At the gym, he noted, it's easy to hop off a treadmill when you start feeling winded or to slip out of that spin class early. But shoveling snow tends to be a "goal-oriented" activity. Call it pride, stubbornness or maybe naivete, but men especially tend to keep at it until the job is finished -- or, too often, until disaster strikes.
"They are pushing to clear a driveway or a sidewalk," Phillips said, "and they aren't thinking about how their bodies are responding to that."
William Suddath, an interventional cardiologist at MedStar Washington Hospital Center, likens it to "beginning a weightlifting program in freezing temperatures without any preparation."
Suddath has witnessed the consequences firsthand. During the epic "Snowmaggedon" that hit the Washington region in 2010, his hospital saw a wave of emergencies involving people who'd suffered heart attacks while shoveling the mountains of snow.
"Heart attack rates go up, sudden deaths go up," he said, with the weather often preventing paramedics from reaching people as quickly as they otherwise might. "Some heart attacks likely will not be reversed as they could have been in another situation. It's a major problem during a snowstorm when you just can't get to patients."
Even just walking through heavy snow, particularly if a person is older or out of shape, can pose health risks. "That's a tremendous blast of exercise," Suddath said.
But the link between blizzards and increased heart-attack deaths is more than anecdotal. It's supported by a growing body of research.
In a study several years ago, for example, researchers at Nationwide Children's Hospital in Ohio found that an average of 11,500 snow-shoveling-related injuries and medical emergencies occur annually in the United States. More than half involve soft-tissue injuries, as well as lacerations, bone fractures and harm from slips and falls. Cardiac-related injuries account for fewer than 10 percent of the total cases, but between 1990 and 2006, they comprised more than half of the hospitalizations and all of the more than 1,600 deaths.

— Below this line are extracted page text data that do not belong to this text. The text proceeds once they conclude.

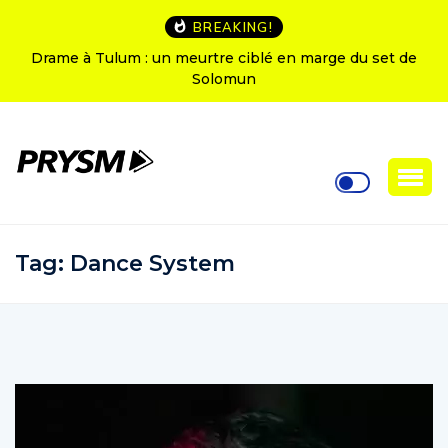
BREAKING!
Drame à Tulum : un meurtre ciblé en marge du set de
Solomun
Tag:
Dance System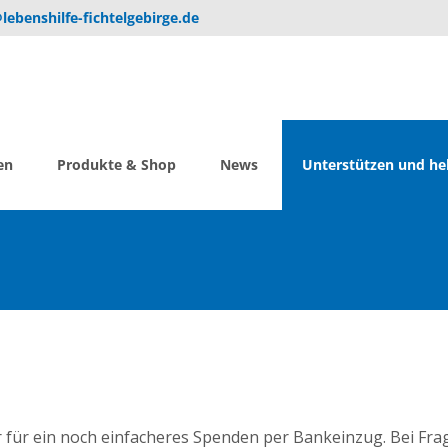
lebenshilfe-fichtelgebirge.de
en
Produkte & Shop
News
Unterstützen und he
für ein noch einfacheres Spenden per Bankeinzug. Bei Frag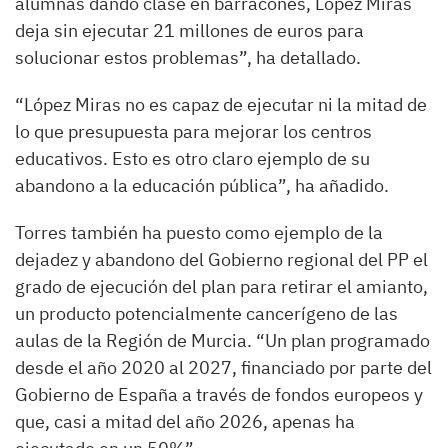
alumnas dando clase en barracones, López Miras
deja sin ejecutar 21 millones de euros para
solucionar estos problemas”, ha detallado.
“López Miras no es capaz de ejecutar ni la mitad de
lo que presupuesta para mejorar los centros
educativos. Esto es otro claro ejemplo de su
abandono a la educación pública”, ha añadido.
Torres también ha puesto como ejemplo de la
dejadez y abandono del Gobierno regional del PP el
grado de ejecución del plan para retirar el amianto,
un producto potencialmente cancerígeno de las
aulas de la Región de Murcia. “Un plan programado
desde el año 2020 al 2027, financiado por parte del
Gobierno de España a través de fondos europeos y
que, casi a mitad del año 2026, apenas ha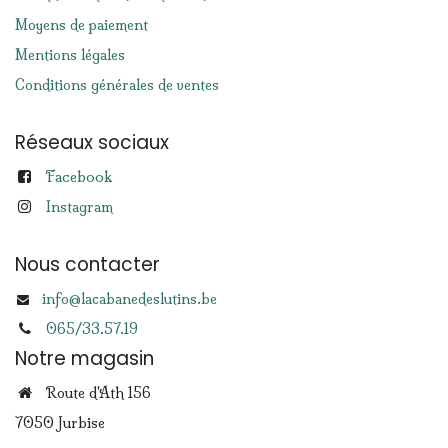
Moyens de paiement
Mentions légales
Conditions générales de ventes
Réseaux sociaux
Facebook
Instagram
Nous contacter
info@lacabanedeslutins.be
065/33.57.19
Notre magasin
Route d'Ath 156
7050 Jurbise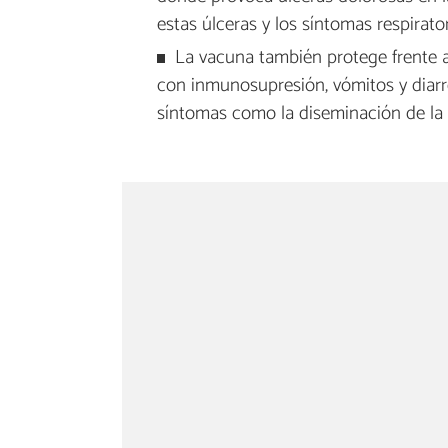
estas úlceras y los síntomas respirato
La vacuna también protege frente 
con inmunosupresión, vómitos y diarre
síntomas como la diseminación de la 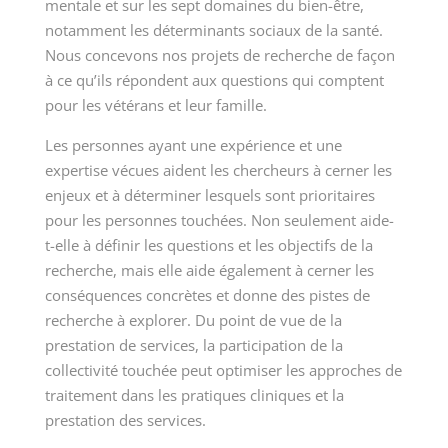
mentale et sur les sept domaines du bien-être,
notamment les déterminants sociaux de la santé.
Nous concevons nos projets de recherche de façon
à ce qu’ils répondent aux questions qui comptent
pour les vétérans et leur famille.
Les personnes ayant une expérience et une
expertise vécues aident les chercheurs à cerner les
enjeux et à déterminer lesquels sont prioritaires
pour les personnes touchées. Non seulement aide-
t-elle à définir les questions et les objectifs de la
recherche, mais elle aide également à cerner les
conséquences concrètes et donne des pistes de
recherche à explorer. Du point de vue de la
prestation de services, la participation de la
collectivité touchée peut optimiser les approches de
traitement dans les pratiques cliniques et la
prestation des services.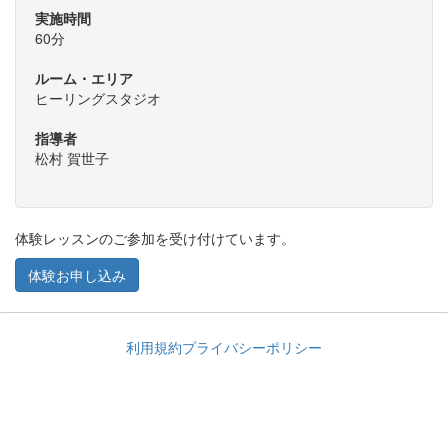
実施時間
60分
ルーム・エリア
ヒーリングスタジオ
指導者
松村 賀世子
体験レッスンのご参加を受け付けています。
体験お申し込み
利用規約
プライバシーポリシー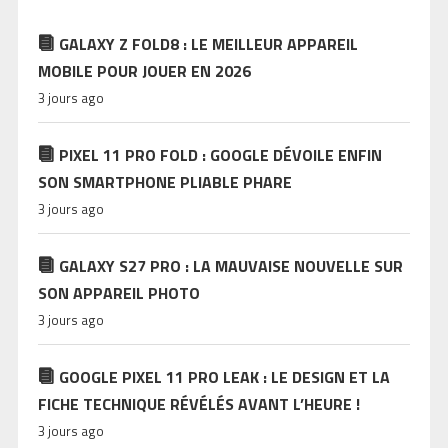
GALAXY Z FOLD8 : LE MEILLEUR APPAREIL
MOBILE POUR JOUER EN 2026
3 jours ago
PIXEL 11 PRO FOLD : GOOGLE DÉVOILE ENFIN
SON SMARTPHONE PLIABLE PHARE
3 jours ago
GALAXY S27 PRO : LA MAUVAISE NOUVELLE SUR
SON APPAREIL PHOTO
3 jours ago
GOOGLE PIXEL 11 PRO LEAK : LE DESIGN ET LA
FICHE TECHNIQUE RÉVÉLÉS AVANT L’HEURE !
3 jours ago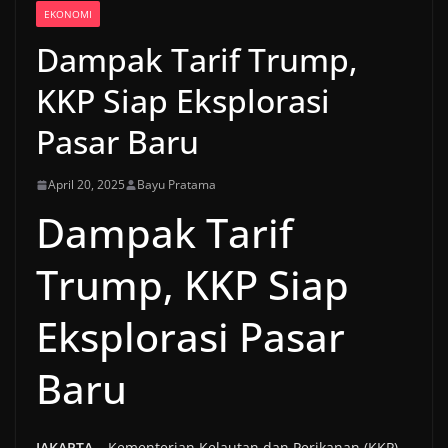
EKONOMI
Dampak Tarif Trump,
KKP Siap Eksplorasi
Pasar Baru
April 20, 2025
Bayu Pratama
Dampak Tarif
Trump, KKP Siap
Eksplorasi Pasar
Baru
JAKARTA
– Kementerian Kelautan dan Perikanan (KKP)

The researchers also found that people over 55 were more than four times as likely as younger patients to experience heart-related problems while shoveling snow. Men were twice as likely as women to experience symptoms.
So as another blizzard bears down on the Washington region, here are some safety tips from the experts. While shoveling:
- Dress warmly, making sure to cover your mouth, ears and extremities to maintain body heat.
- Warm up with light exercise before beginning.
- Pace yourself. Take frequent breaks.
- Try to push snow out of the way rather than lifting heavy loads.
- When possible, shovel several times throughout the storm to make the task more manageable.
- Stay well hydrated.
A bit of positive news for those who do plan to clear the white stuff in the days ahead: If done properly, it can provide a good workout. According to a 1999 Surgeon General's report, 15 minutes of shoveling snow qualifies as a moderate amount of physical activity, on par with bicycling five miles, raking leaves for half an hour or swimming laps for 20 minutes.
Or, you could just splurge on a snow blower.